● **LISTED ENTRIES**
□ □ □ □ □

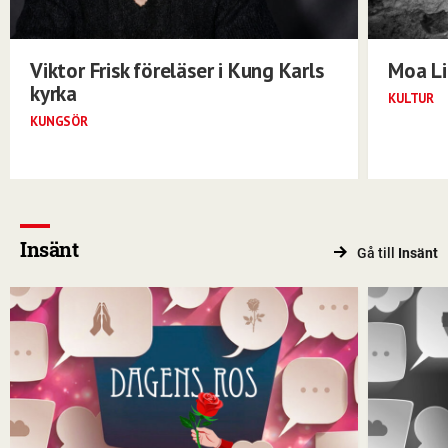
Viktor Frisk föreläser i Kung Karls
Moa Li
kyrka
KULTUR
KUNGSÖR
Insänt
Gå till
Insänt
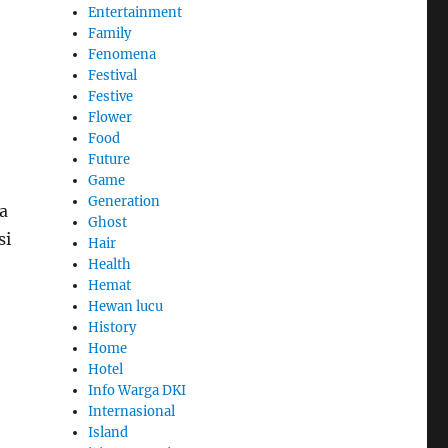
Entertainment
Family
Fenomena
Festival
Festive
Flower
Food
Future
Game
Generation
a
Ghost
si
Hair
Health
Hemat
Hewan lucu
History
Home
Hotel
Info Warga DKI
Internasional
Island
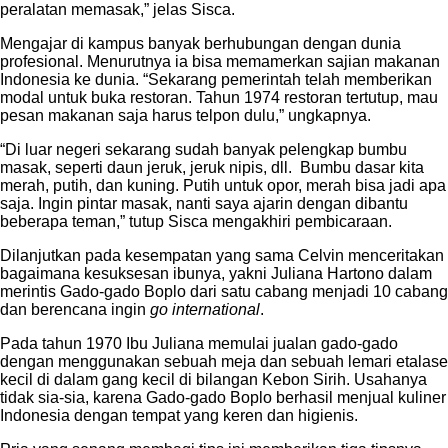
peralatan memasak,” jelas Sisca.
Mengajar di kampus banyak berhubungan dengan dunia
profesional. Menurutnya ia bisa memamerkan sajian makanan
Indonesia ke dunia. “Sekarang pemerintah telah memberikan
modal untuk buka restoran. Tahun 1974 restoran tertutup, mau
pesan makanan saja harus telpon dulu,” ungkapnya.
“Di luar negeri sekarang sudah banyak pelengkap bumbu
masak, seperti daun jeruk, jeruk nipis, dll. Bumbu dasar kita
merah, putih, dan kuning. Putih untuk opor, merah bisa jadi apa
saja. Ingin pintar masak, nanti saya ajarin dengan dibantu
beberapa teman,” tutup Sisca mengakhiri pembicaraan.
Dilanjutkan pada kesempatan yang sama Celvin menceritakan
bagaimana kesuksesan ibunya, yakni Juliana Hartono dalam
merintis Gado-gado Boplo dari satu cabang menjadi 10 cabang
dan berencana ingin
go international
.
Pada tahun 1970 Ibu Juliana memulai jualan gado-gado
dengan menggunakan sebuah meja dan sebuah lemari etalase
kecil di dalam gang kecil di bilangan Kebon Sirih. Usahanya
tidak sia-sia, karena Gado-gado Boplo berhasil menjual kuliner
Indonesia dengan tempat yang keren dan higienis.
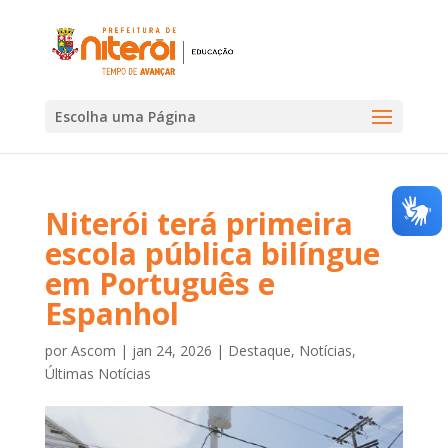
Escolha uma Página
Niterói terá primeira
escola pública bilíngue
em Português e
Espanhol
por
Ascom
|
jan 24, 2026
|
Destaque
,
Notícias
,
Últimas Notícias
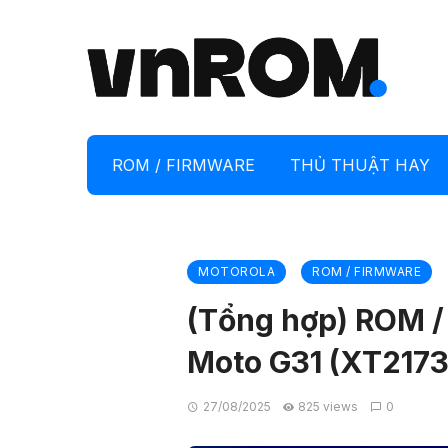
ROM / FIRMWARE
THỦ THUẬT HAY
MOTOROLA
ROM / FIRMWARE
(Tổng hợp) ROM /
Moto G31 (XT2173
27/08/2025
825 views
0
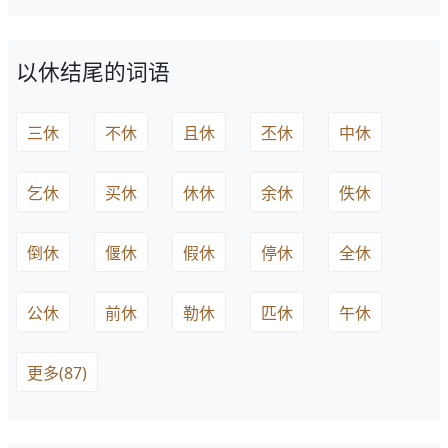
以休结尾的词语
三休
不休
且休
丕休
中休
乞休
买休
休休
余休
佚休
倒休
偃休
假休
停休
全休
公休
前休
勒休
匹休
午休
更多(87)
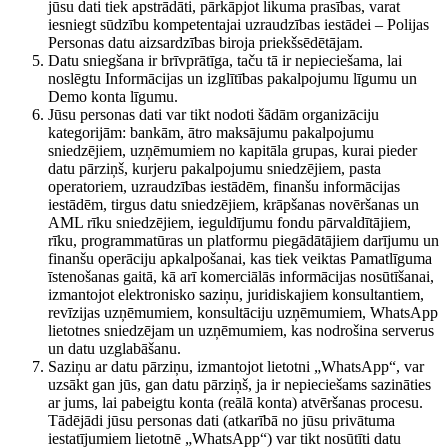
jūsu dati tiek apstrādāti, pārkāpjot likuma prasības, varat
iesniegt sūdzību kompetentajai uzraudzības iestādei – Polijas
Personas datu aizsardzības biroja priekšsēdētājam.
Datu sniegšana ir brīvprātīga, taču tā ir nepieciešama, lai
noslēgtu Informācijas un izglītības pakalpojumu līgumu un
Demo konta līgumu.
Jūsu personas dati var tikt nodoti šādām organizāciju
kategorijām: bankām, ātro maksājumu pakalpojumu
sniedzējiem, uzņēmumiem no kapitāla grupas, kurai pieder
datu pārziņš, kurjeru pakalpojumu sniedzējiem, pasta
operatoriem, uzraudzības iestādēm, finanšu informācijas
iestādēm, tirgus datu sniedzējiem, krāpšanas novēršanas un
AML rīku sniedzējiem, ieguldījumu fondu pārvaldītājiem,
rīku, programmatūras un platformu piegādātājiem darījumu un
finanšu operāciju apkalpošanai, kas tiek veiktas Pamatlīguma
īstenošanas gaitā, kā arī komerciālās informācijas nosūtīšanai,
izmantojot elektronisko saziņu, juridiskajiem konsultantiem,
revīzijas uzņēmumiem, konsultāciju uzņēmumiem, WhatsApp
lietotnes sniedzējam un uzņēmumiem, kas nodrošina serverus
un datu uzglabāšanu.
Saziņu ar datu pārziņu, izmantojot lietotni „WhatsApp“, var
uzsākt gan jūs, gan datu pārziņš, ja ir nepieciešams sazināties
ar jums, lai pabeigtu konta (reālā konta) atvēršanas procesu.
Tādējādi jūsu personas dati (atkarībā no jūsu privātuma
iestatījumiem lietotnē „WhatsApp“) var tikt nosūtīti datu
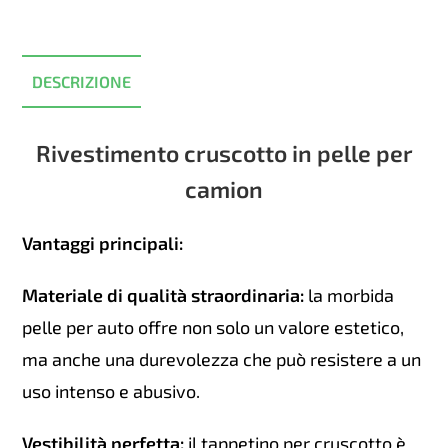
il
2014)
/
DESCRIZIONE
Blu
quantità
Rivestimento cruscotto in pelle per
camion
Vantaggi principali:
Materiale di qualità straordinaria:
la morbida
pelle per auto offre non solo un valore estetico,
ma anche una durevolezza che può resistere a un
uso intenso e abusivo.
Vestibilità perfetta:
il tappetino per cruscotto è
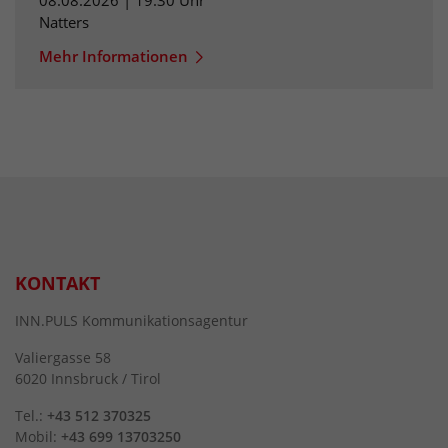
Natters
Mehr Informationen
KONTAKT
INN.PULS Kommunikationsagentur
Valiergasse 58
6020 Innsbruck / Tirol
Tel.:
+43 512 370325
Mobil:
+43 699 13703250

□ □ □ □ □

● **WHAT IS BEING ASKED**
Images are to be excluded, and each record above written out word for word.

● **TASK SOLUTION**
Viktor Frisk föreläser i Kung Karls
Moa Li
kyrka
KULTUR
KUNGSÖR
Insänt
Gå till
Insänt
Entertainment
Family
Fenomena
Festival
Festive
Flower
Food
Future
Game
Generation
a
Ghost
si
Hair
Health
Hemat
Hewan lucu
History
Home
Hotel
Info Warga DKI
Internasional
Island
peralatan memasak,” jelas Sisca.
Mengajar di kampus banyak berhubungan dengan dunia
profesional. Menurutnya ia bisa memamerkan sajian makanan
Indonesia ke dunia. “Sekarang pemerintah telah memberikan
modal untuk buka restoran. Tahun 1974 restoran tertutup, mau
pesan makanan saja harus telpon dulu,” ungkapnya.
“Di luar negeri sekarang sudah banyak pelengkap bumbu
masak, seperti daun jeruk, jeruk nipis, dll. Bumbu dasar kita
merah, putih, dan kuning. Putih untuk opor, merah bisa jadi apa
saja. Ingin pintar masak, nanti saya ajarin dengan dibantu
beberapa teman,” tutup Sisca mengakhiri pembicaraan.
Dilanjutkan pada kesempatan yang sama Celvin menceritakan
bagaimana kesuksesan ibunya, yakni Juliana Hartono dalam
merintis Gado-gado Boplo dari satu cabang menjadi 10 cabang
dan berencana ingin
go international
.
Pada tahun 1970 Ibu Juliana memulai jualan gado-gado
dengan menggunakan sebuah meja dan sebuah lemari etalase
kecil di dalam gang kecil di bilangan Kebon Sirih. Usahanya
tidak sia-sia, karena Gado-gado Boplo berhasil menjual kuliner
Indonesia dengan tempat yang keren dan higienis.
Escolha uma Página
Niterói terá primeira
escola pública bilíngue
em Português e
Espanhol
por
Ascom
|
jan 24, 2026
|
Destaque
,
Notícias
,
Últimas Notícias
ROM / FIRMWARE
THỦ THUẬT HAY
MOTOROLA
ROM / FIRMWARE
(Tổng hợp) ROM /
Moto G31 (XT2173
27/08/2025
825 views
0
以休结尾的词语
三休
不休
且休
丕休
中休
乞休
买休
休休
余休
佚休
倒休
偃休
假休
停休
全休
公休
前休
勒休
匹休
午休
更多(87)
jūsu dati tiek apstrādāti, pārkāpjot likuma prasības, varat
iesniegt sūdzību kompetentajai uzraudzības iestādei – Polijas
Personas datu aizsardzības biroja priekšsēdētājam.
Datu sniegšana ir brīvprātīga, taču tā ir nepieciešama, lai
noslēgtu Informācijas un izglītības pakalpojumu līgumu un
Demo konta līgumu.
Jūsu personas dati var tikt nodoti šādām organizāciju
kategorijām: bankām, ātro maksājumu pakalpojumu
sniedzējiem, uzņēmumiem no kapitāla grupas, kurai pieder
datu pārziņš, kurjeru pakalpojumu sniedzējiem, pasta
operatoriem, uzraudzības iestādēm, finanšu informācijas
iestādēm, tirgus datu sniedzējiem, krāpšanas novēršanas un
AML rīku sniedzējiem, ieguldījumu fondu pārvaldītājiem,
rīku, programmatūras un platformu piegādātājiem darījumu un
finanšu operāciju apkalpošanai, kas tiek veiktas Pamatlīguma
īstenošanas gaitā, kā arī komerciālās informācijas nosūtīšanai,
izmantojot elektronisko saziņu, juridiskajiem konsultantiem,
revīzijas uzņēmumiem, konsultāciju uzņēmumiem, WhatsApp
lietotnes sniedzējam un uzņēmumiem, kas nodrošina serverus
un datu uzglabāšanu.
Saziņu ar datu pārziņu, izmantojot lietotni „WhatsApp“, var
uzsākt gan jūs, gan datu pārziņš, ja ir nepieciešams sazināties
ar jums, lai pabeigtu konta (reālā konta) atvēršanas procesu.
Tādējādi jūsu personas dati (atkarībā no jūsu privātuma
iestatījumiem lietotnē „WhatsApp“) var tikt nosūtīti datu
il
2014)
/
DESCRIZIONE
Blu
quantità
Rivestimento cruscotto in pelle per
camion
Vantaggi principali:
Materiale di qualità straordinaria:
la morbida
pelle per auto offre non solo un valore estetico,
ma anche una durevolezza che può resistere a un
uso intenso e abusivo.
Vestibilità perfetta:
il tappetino per cruscotto è
Natters
Mehr Informationen
KONTAKT
INN.PULS Kommunikationsagentur
Valiergasse 58
6020 Innsbruck / Tirol
Tel.:
+43 512 370325
Mobil:
+43 699 13703250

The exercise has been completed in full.